Processo Lidia Macchi, caustico ricorso della difesa di Binda

Controdeduzioni in 211 pagine di osservazioni. Si comincia con il Sert

L’imputato Stefano Binda

L’imputato Stefano Binda

Milano, 3 ottobre 2018 - Non c'è un solo indizio che porti a Stefano Binda come all’assassino, il massacratore di Lidia Macchi, la studentessa varesina assassinata con 29 coltellate, la sera del 5 gennaio 1987, sulla collina del Sass Pinì a Cittiglio. Sono 211 le pagine del ricorso in appello depositato dai difensori Patrizia Esposito e Sergio Martelli. Pagine dense di osservazioni, irte anche di spunti polemici, una rivisitazione globale della sentenza, con cui, lo scorso 24 aprile, la Corte d’Assise di Varese, presieduta dal giudice Orazio Muscatoha condannato all’ergastolo il cinquantunenne di Brebbia. Un’osservazione nuova e anche questa intinta nella polemica: contrariamente a quanto scrive la sentenza, la sera dell’omicidio Binda non poteva trovarsi nei pressi del Sert di Cittiglio e quindi dell’ospedale dove Lidia era in visita a un’amica. Per una ragione molto semplice: all’epoca il Sert non esisteva ancora. Secondo i giudici di primo grado «costituisce fatto notorio che le sedi del Sert siano luoghi di spaccio, dove i venditori di sostanze stupefacenti si recano abitualmente poiché sanno di trovarvi soggetti in astinenza». «Stefano Binda - si legge ancora nelle motivazioni della sentenza - voleva acquistare della sostanza stupefacente e si era recato davanti al Sert di Cittiglio, quello più vicino o tra i più vicini a Brebbia, per incontrare il suo pusher».

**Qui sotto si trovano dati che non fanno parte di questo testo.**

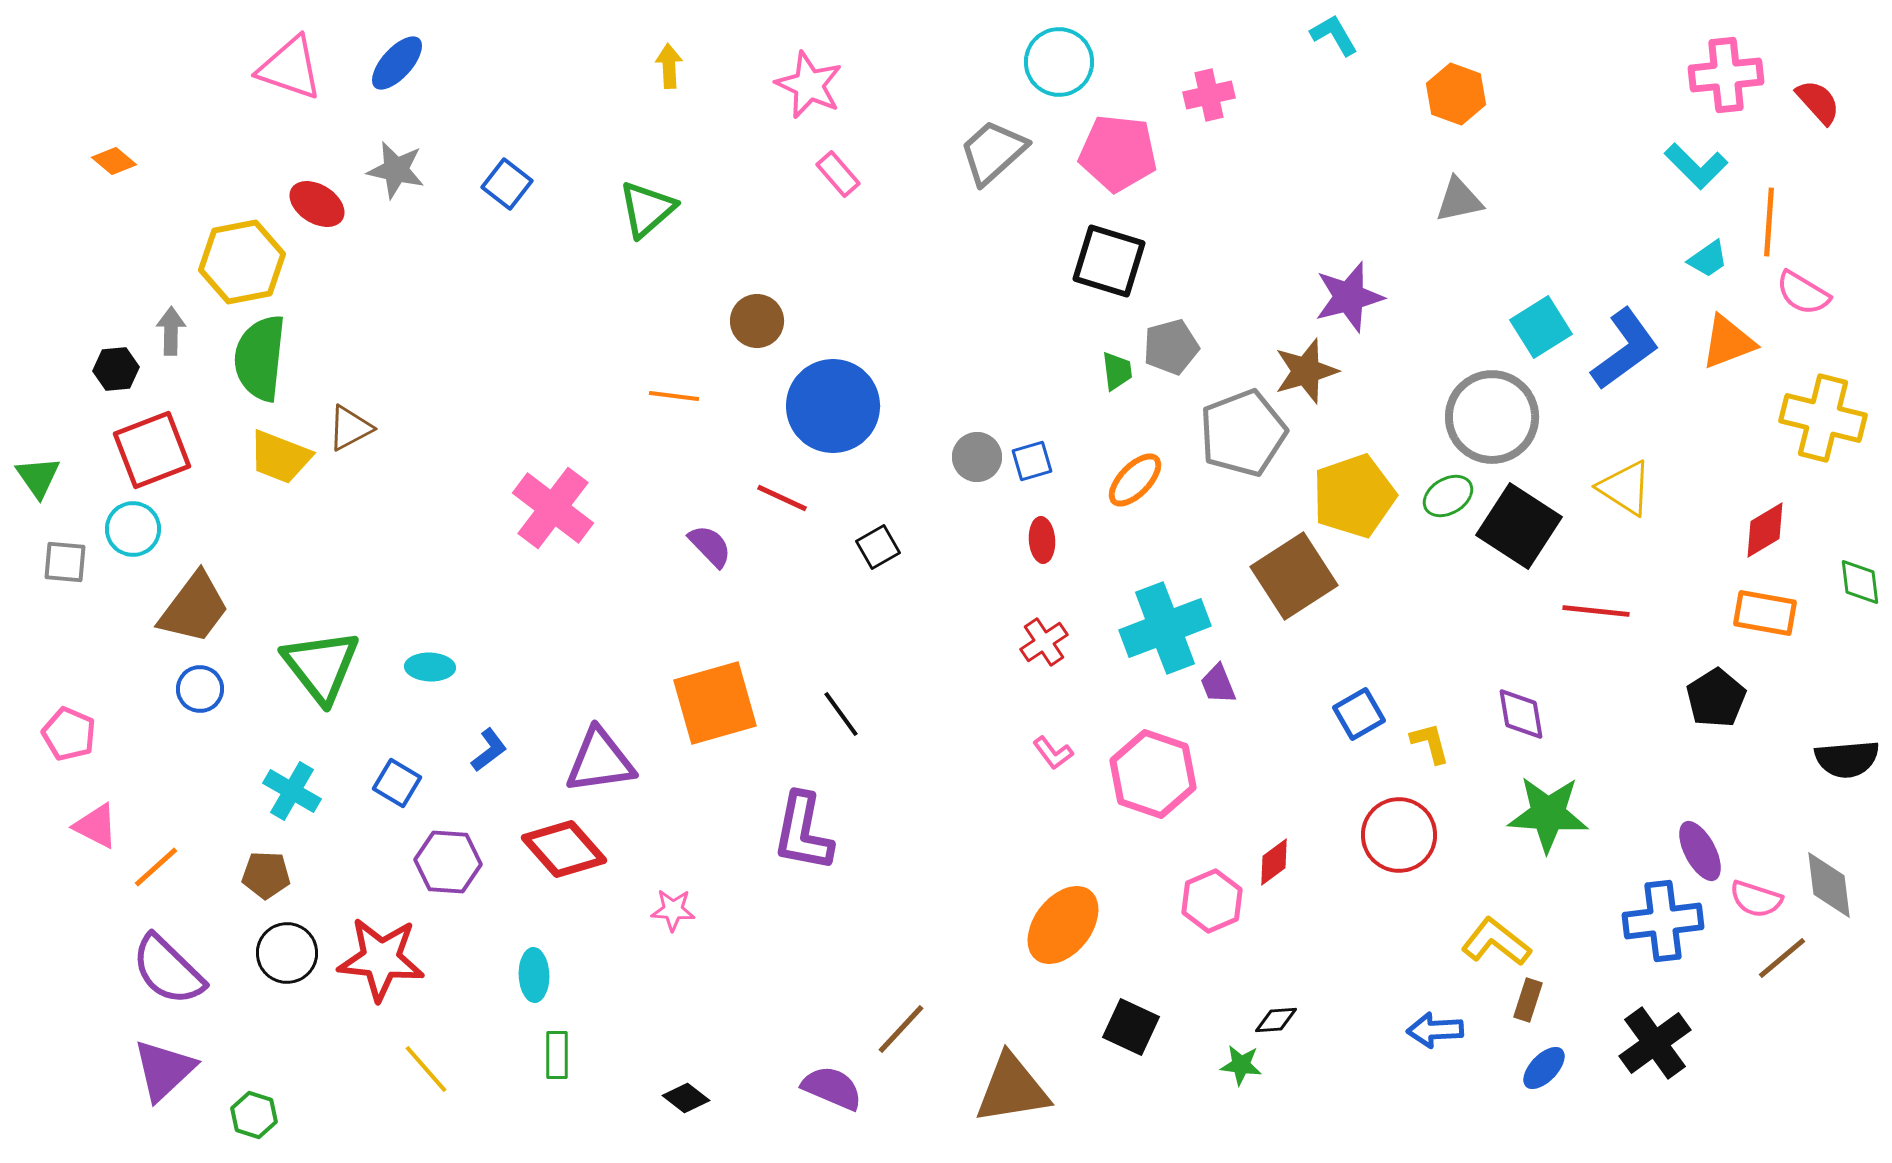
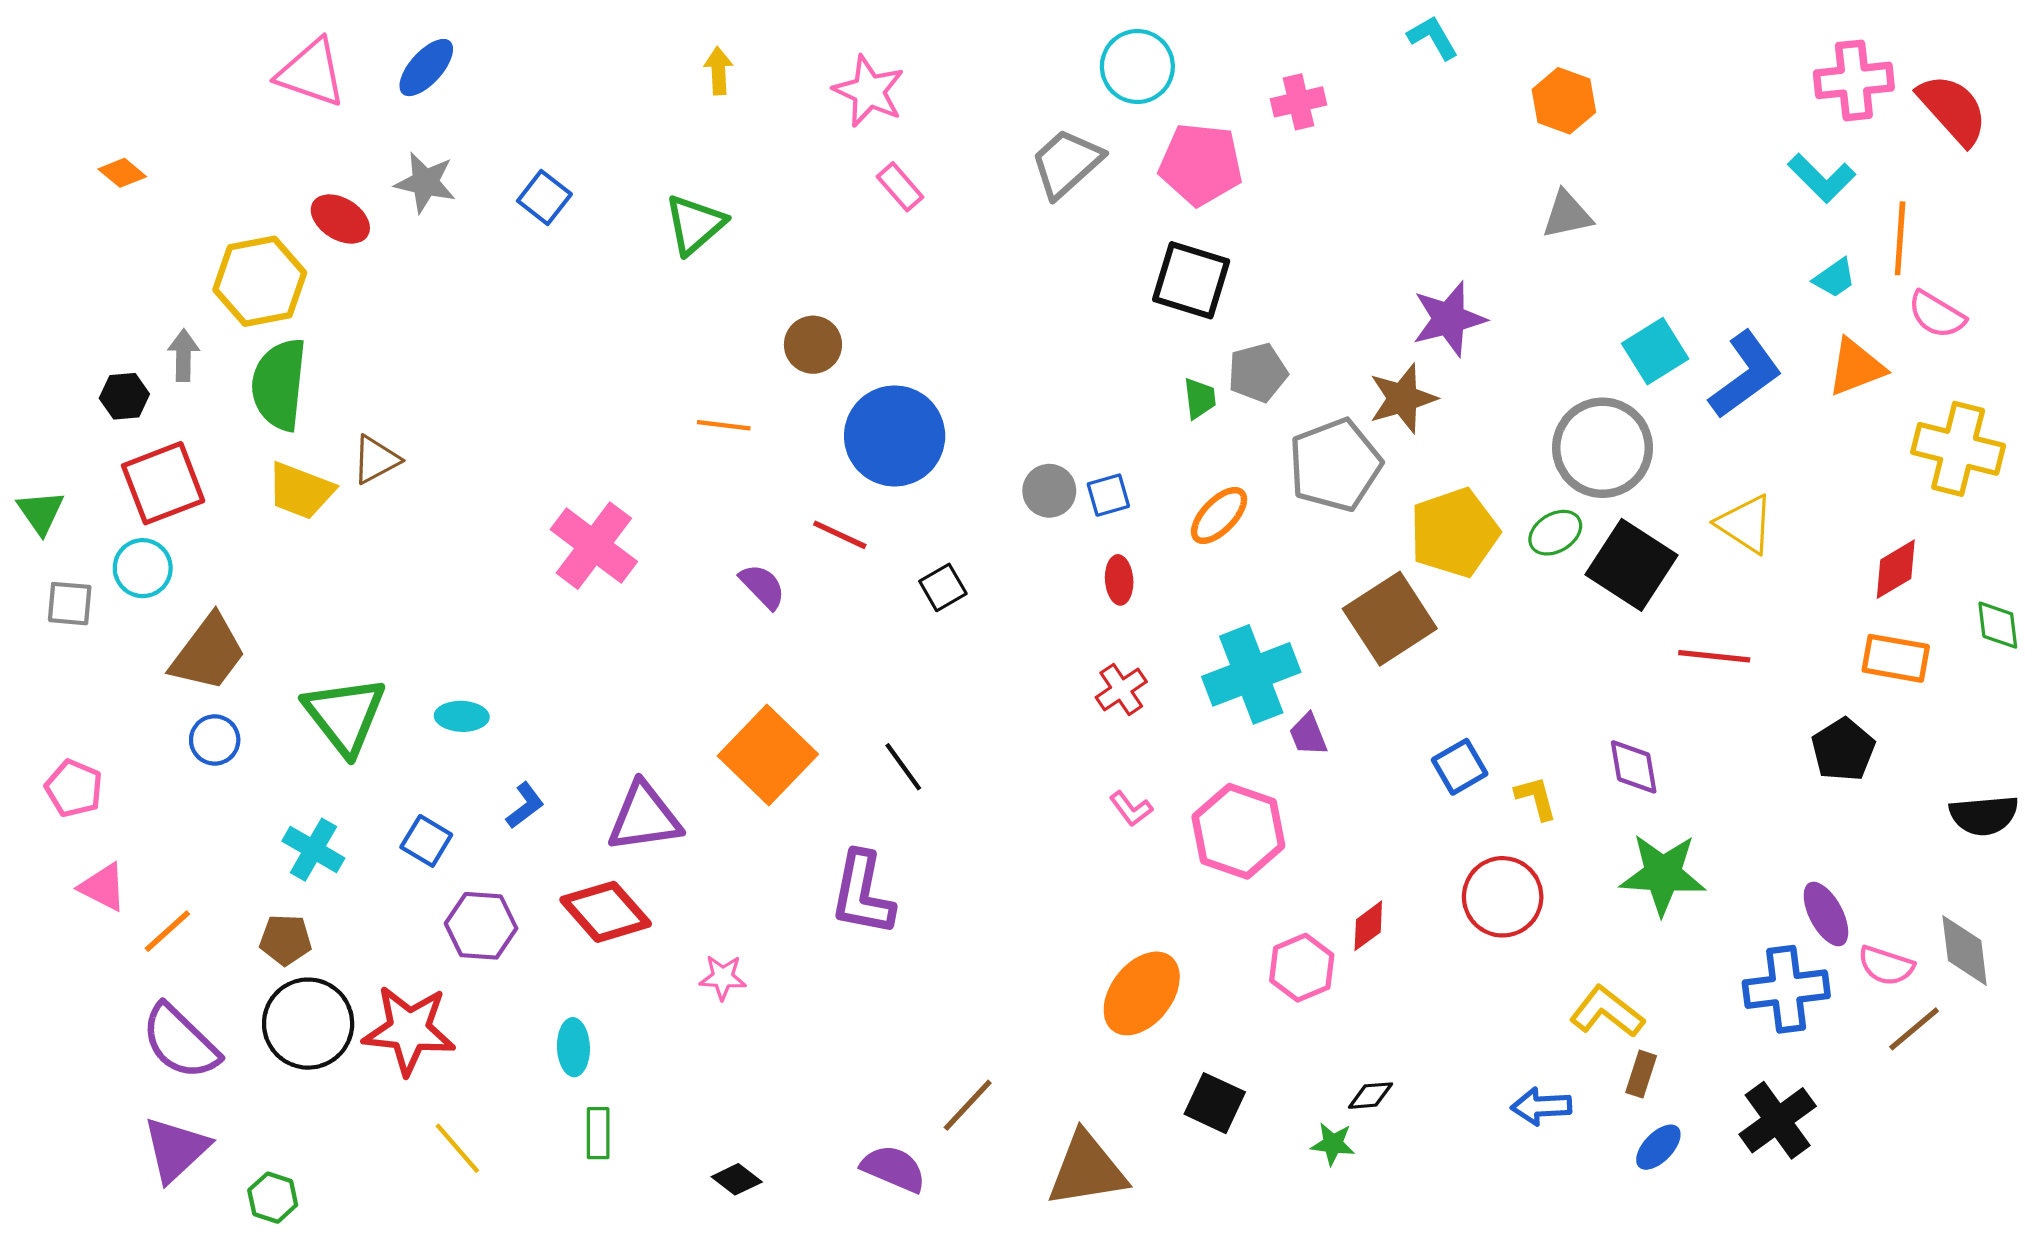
red semicircle: (1818, 102) -> (1953, 109), size x1.5
orange square: (715, 703) -> (768, 755), turned -30
black circle: (287, 953) -> (308, 1024), size x1.4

La difesa articola la sua obiezione. Il Sert, Servizio per le tossicodipendenze, viene istituito in Italia con la legge 162 del 26 giugno 1990, il decreto del presidente della Repubblica è dell’ottobre successivo. In Lombardia in un primo tempo nascono i Not, Nucleo operativo per le tossicodipendenze; quello di Cittiglio è dentro l’ospedale. La palazzina all’esterno, secondo i difensori di Binda, risale al ’97 o ‘98.

Non mancano altre osservazioni critiche. La prosa anonima “In morte di un’amica”, recapitata alla famiglia Macchi il 10 gennaio 1987, giorno dei funerali di Lidia è attribuita dalla consulenza grafologica della procura generale alla mano di Binda. La grafologia, ribatte la difesa, non è una scienza esatta e fra le due scritture esistono forti differenze. Binda sostiene di avere partecipato alla vacanza-studio di Gioventù Studentesca a Pragelato dall’1 al 6 gennaio 1987: tre testi confermano la sua presenza. I difensori hanno ripercorso l’imponente materiale cartaceo; agende, appunti, sequestrato nell’abitazione di Binda. L’agenda da cui sarebbe stato staccato il foglietto di “In morte di un’amica” al tempo era ampiamente commercializzato. Quello con annotato “Stefano è un barbaro assassino” esce da un’agenda del 1986 quando Lidia era ancora viva e la grafia non è quella dell’uomo condannato. Infine, i quattro capelli attorcigliati attorno ai peli pubici della vittima appartengono, presumibilmente, all’assassino. Non sono di Stefano Binda.